After his marriage to Kathy, new symptoms began adding to his medical file, including pain in his knees, shortness of breath, and worsening balance. With his continual decline and no answers, Kathy became vigilant with documenting and maintaining comprehensive medical files for Gary. Still, there were no definitive answers or treatments.

In 2004, Gary’s kidneys could no longer sustain and he was put on dialysis. In December, Gary’s son donated a kidney to his father with hopes of saving his life. Unfortunately, Gary’s health continued to decline. Kathy, feeling alone and helpless, put her strength and effort into doing all that she could to find help for her husband. She sent the meticulously kept records to universities, hospitals, and doctors around the United States searching for answers. Sadly, on July 3, 2007, Gary succumbed to his illness. Kathy kept her promise to never stop searching for answers. One month later the autopsy results returned. Diagnosis: Erdheim-Chester Disease.

Hope in Friendship

Over the years, although Gary was fighting a physical battle, Kathy was fighting a battle of her own. Not being knowledgeable about his illness, scared about what the future held, the unknowns, and feeling utterly helpless, left Kathy feeling alone. Kathy says “My family, a few doctors, nurses, and therapists were my lifeline. Everyone deserves a lifeline. No one should ever have to feel like that.”
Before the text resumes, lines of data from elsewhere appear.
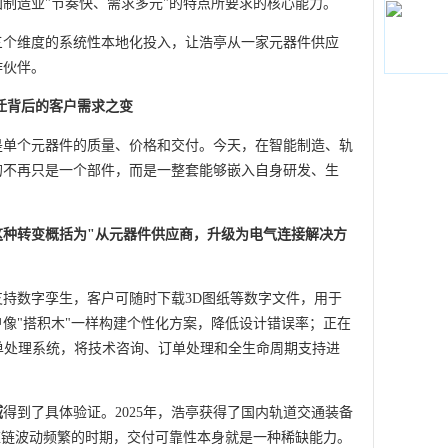
制造业"节奏快、需求多元"的特点所要求的核心能力。
三个维度的系统性本地化投入，让浩亭从一家元器件供应
作伙伴。
迁背后的客户需求之变
是单个元器件的质量、价格和交付。今天，在智能制造、轨
的不再只是一个部件，而是一整套能够嵌入自身研发、生
这种转变概括为"从元器件供应商，升级为电气连接解决方
持数字孪生，客户可随时下载3D图纸等数字文件，用于
像"搭积木"一样构建个性化方案，降低设计错误率；正在
订单处理系统，将技术咨询、订单处理和全生命周期支持进
域
得到了具体验证。2025年，浩亭获得了国内轨道交通装备
应链波动频繁的时期，交付可靠性本身就是一种稀缺能力。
Kathy’s perseverance through the trials and tragedy led her to what ECDGA is today. As Kathy was grieving the loss of Gary, she met two spouses online who were also dealing with their very ill husbands, who had been diagnosed with ECD. In April 2008, a few ECD caregivers, Carol, Kathy, and RuthAnn found each other via the internet. With a spirit of “If you build it, they will come” an online chat session was scheduled. Each shared their experiences, struggles, and difficulties for ECD patients and families. Geared with each other’s support, they began holding chat sessions to communicate with others who were touched by ECD. Kathy then arranged a teleconference with Dr. Razelle Kurzrock from MD Anderson and a few ECD patients. During this call, Dr. Kurzrock suggested starting a website to enhance communication. Quickly, Kathy reached out to a friend, Nick, to begin the process. Although Nick had no experience building a website, he graciously offered to take on the endeavor. The very first ECD website was established in 2008.

Mission to Find a Cure

With an established website and growing ECD community, patients and families encouraged Kathy to finally establish a formal 501(c)3 nonprofit organization. Alongside the parents of an ECD patient, who has since passed away, Kathy submitted the paperwork to make it official. On August 28, 2009, Erdheim-Chester Disease Global Alliance was officially born.

Where We Are Today

With the help of countless donors, volunteers, and medical professionals, the ECDGA has been able to support patients and research efforts around the world. Since its inception in 2008, the ECDGA has funded eight research projects and an ECD-dedicated patient registry, totaling over $700,000. This has resulted in effective treatment and mutation discoveries that have drastically improved the care for patients. Thirty-three ECD Care Centers have been identified to more effectively provide care to patients around the globe. Support has been provided to over 600 families from 60 countries through our website, events, awareness programs, and more.